(Extracted page text data)
☆ ☆ ☆

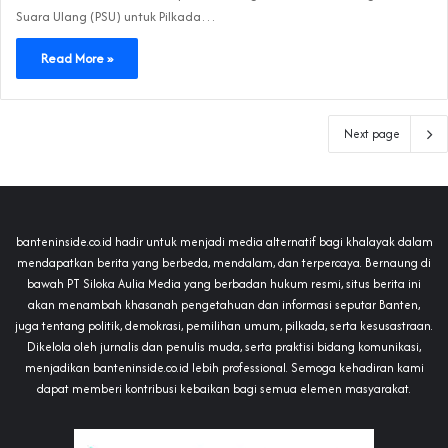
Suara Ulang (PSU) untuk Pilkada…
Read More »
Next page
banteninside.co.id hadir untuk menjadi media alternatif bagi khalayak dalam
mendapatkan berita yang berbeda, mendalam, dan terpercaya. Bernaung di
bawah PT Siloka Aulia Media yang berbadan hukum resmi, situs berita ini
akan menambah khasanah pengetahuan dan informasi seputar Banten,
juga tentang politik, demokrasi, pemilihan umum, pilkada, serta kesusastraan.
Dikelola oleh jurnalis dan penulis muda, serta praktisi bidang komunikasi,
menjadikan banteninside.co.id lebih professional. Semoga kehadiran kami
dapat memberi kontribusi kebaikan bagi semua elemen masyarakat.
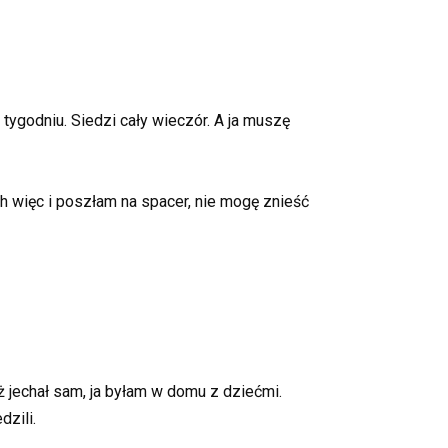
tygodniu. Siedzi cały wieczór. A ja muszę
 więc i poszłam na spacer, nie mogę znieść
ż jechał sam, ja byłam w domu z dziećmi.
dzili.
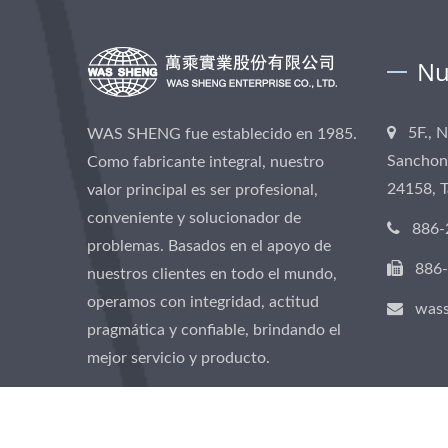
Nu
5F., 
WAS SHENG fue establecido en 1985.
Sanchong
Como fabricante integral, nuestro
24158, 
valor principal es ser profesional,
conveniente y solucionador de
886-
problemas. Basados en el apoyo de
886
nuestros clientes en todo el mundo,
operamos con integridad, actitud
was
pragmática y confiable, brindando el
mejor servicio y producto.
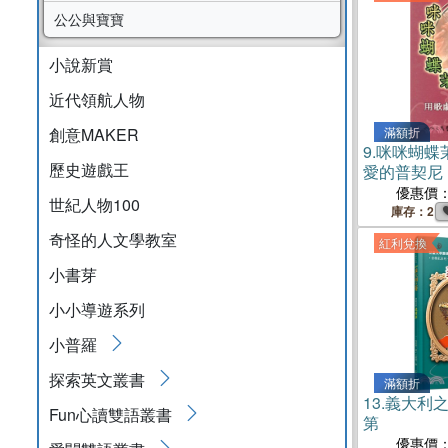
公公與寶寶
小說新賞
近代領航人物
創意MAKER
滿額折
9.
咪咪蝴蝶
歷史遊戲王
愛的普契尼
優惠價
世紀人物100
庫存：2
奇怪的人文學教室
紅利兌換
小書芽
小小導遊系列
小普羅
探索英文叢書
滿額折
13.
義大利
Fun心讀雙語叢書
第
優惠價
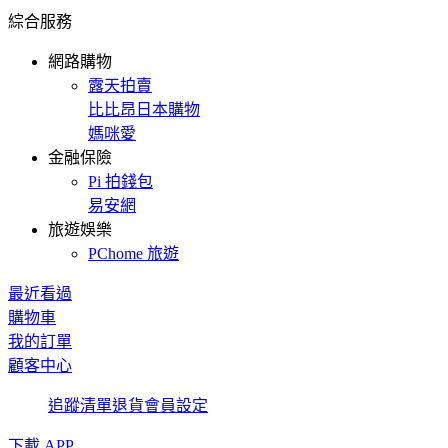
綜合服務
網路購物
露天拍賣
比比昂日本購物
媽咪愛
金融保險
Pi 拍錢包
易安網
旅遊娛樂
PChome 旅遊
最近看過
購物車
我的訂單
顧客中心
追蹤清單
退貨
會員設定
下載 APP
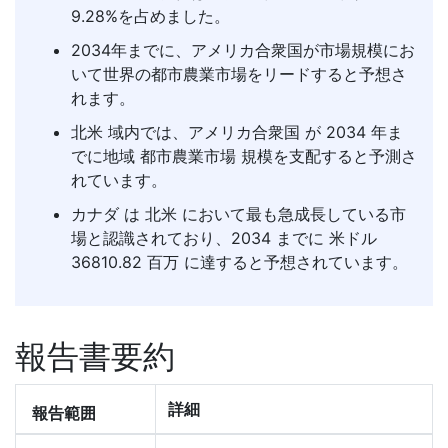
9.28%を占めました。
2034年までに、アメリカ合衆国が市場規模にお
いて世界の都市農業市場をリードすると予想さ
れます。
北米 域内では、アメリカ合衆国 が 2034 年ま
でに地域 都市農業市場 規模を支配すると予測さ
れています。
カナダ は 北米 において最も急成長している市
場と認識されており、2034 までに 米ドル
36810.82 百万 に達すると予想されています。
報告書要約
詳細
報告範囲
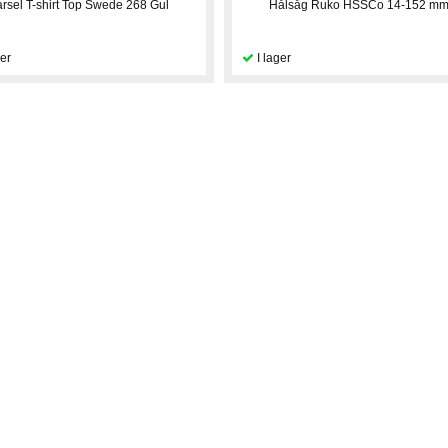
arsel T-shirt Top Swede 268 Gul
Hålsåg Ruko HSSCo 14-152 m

☆ ☆ ☆

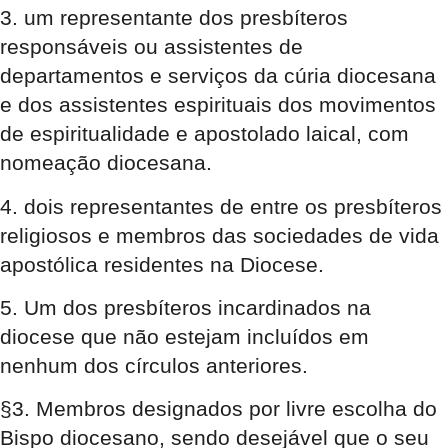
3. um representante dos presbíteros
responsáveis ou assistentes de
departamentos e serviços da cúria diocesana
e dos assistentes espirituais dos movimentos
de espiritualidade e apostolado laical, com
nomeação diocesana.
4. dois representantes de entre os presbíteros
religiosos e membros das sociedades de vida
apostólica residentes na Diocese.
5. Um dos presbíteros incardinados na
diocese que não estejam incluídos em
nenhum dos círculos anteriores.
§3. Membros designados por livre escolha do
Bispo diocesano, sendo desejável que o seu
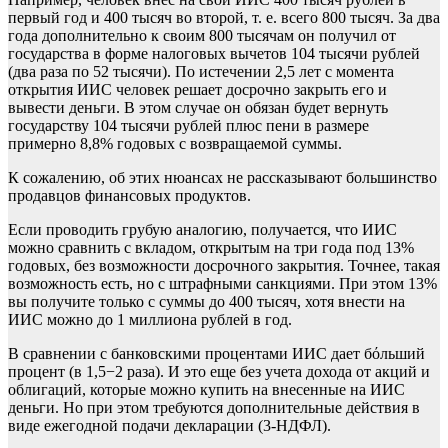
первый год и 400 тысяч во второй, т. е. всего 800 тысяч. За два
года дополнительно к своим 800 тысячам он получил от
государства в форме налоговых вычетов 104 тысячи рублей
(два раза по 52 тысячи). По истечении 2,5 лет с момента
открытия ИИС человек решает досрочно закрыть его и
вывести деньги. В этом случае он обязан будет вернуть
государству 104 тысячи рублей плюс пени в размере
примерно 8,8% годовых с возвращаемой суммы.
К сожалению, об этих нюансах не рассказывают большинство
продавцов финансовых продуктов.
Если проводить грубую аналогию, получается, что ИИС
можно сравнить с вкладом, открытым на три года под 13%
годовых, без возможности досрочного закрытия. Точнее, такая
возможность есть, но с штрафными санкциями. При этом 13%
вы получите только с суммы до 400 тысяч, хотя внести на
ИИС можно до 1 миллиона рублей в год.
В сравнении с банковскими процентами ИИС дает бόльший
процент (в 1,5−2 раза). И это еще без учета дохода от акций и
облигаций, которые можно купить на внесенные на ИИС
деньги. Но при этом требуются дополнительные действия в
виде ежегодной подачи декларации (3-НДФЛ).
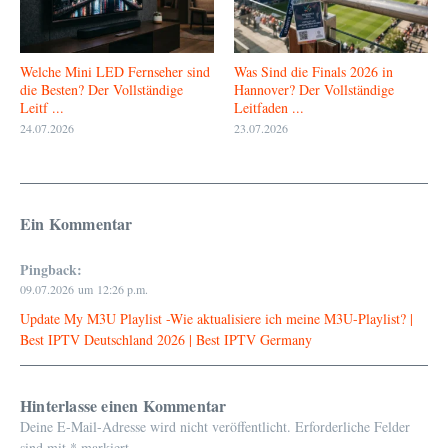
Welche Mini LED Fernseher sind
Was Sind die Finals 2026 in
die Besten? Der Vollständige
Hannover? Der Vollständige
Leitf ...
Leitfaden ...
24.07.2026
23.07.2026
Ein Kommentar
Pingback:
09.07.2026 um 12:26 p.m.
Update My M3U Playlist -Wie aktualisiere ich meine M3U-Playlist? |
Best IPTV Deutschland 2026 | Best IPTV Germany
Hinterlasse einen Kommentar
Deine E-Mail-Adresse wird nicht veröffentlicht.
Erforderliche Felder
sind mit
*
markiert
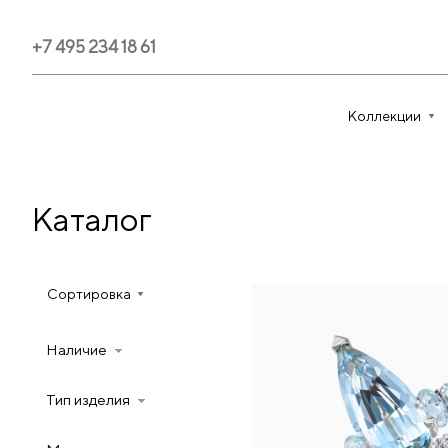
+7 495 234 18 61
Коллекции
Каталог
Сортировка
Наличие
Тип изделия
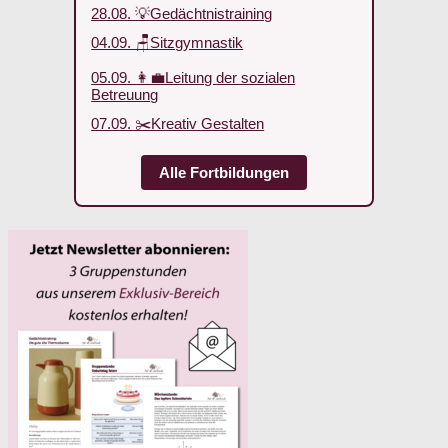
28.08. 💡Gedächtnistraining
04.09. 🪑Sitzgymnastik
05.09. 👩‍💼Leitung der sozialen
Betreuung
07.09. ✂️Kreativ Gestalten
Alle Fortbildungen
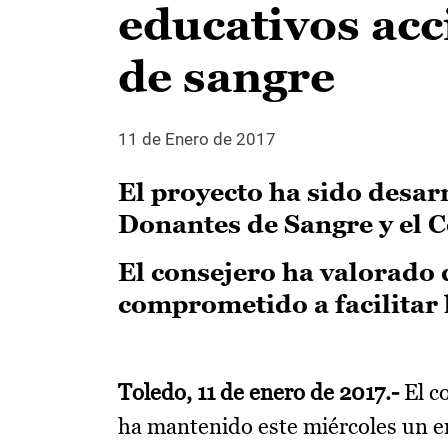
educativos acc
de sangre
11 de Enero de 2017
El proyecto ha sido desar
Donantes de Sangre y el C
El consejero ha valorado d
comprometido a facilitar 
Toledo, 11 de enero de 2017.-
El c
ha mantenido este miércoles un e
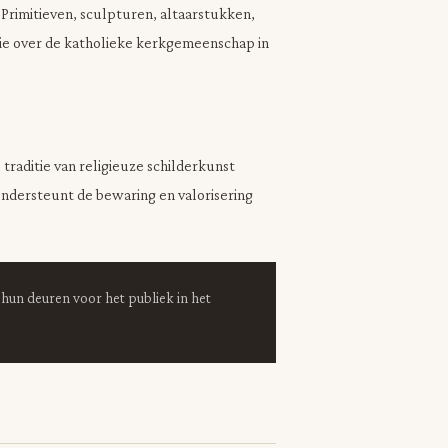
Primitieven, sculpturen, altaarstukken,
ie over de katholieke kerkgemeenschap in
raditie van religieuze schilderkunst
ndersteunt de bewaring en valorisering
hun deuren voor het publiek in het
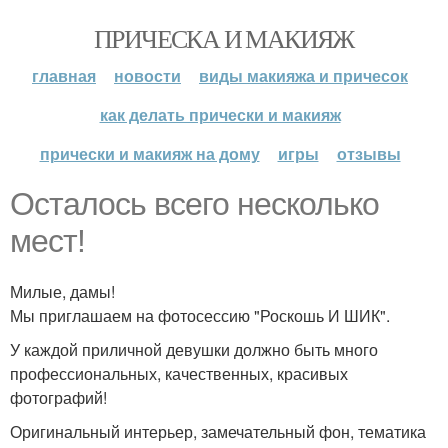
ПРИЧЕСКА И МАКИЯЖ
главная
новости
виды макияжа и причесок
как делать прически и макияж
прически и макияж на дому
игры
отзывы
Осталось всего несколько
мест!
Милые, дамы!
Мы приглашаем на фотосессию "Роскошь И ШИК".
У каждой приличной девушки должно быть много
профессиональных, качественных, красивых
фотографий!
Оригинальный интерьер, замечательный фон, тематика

☆ ☆ ☆

*Task brief*.
Copy every line of the data that holds the string "всего".

*Exercise answer*.
первый год и 400 тысяч во второй, т. е. всего 800 тысяч. За два
Осталось всего несколько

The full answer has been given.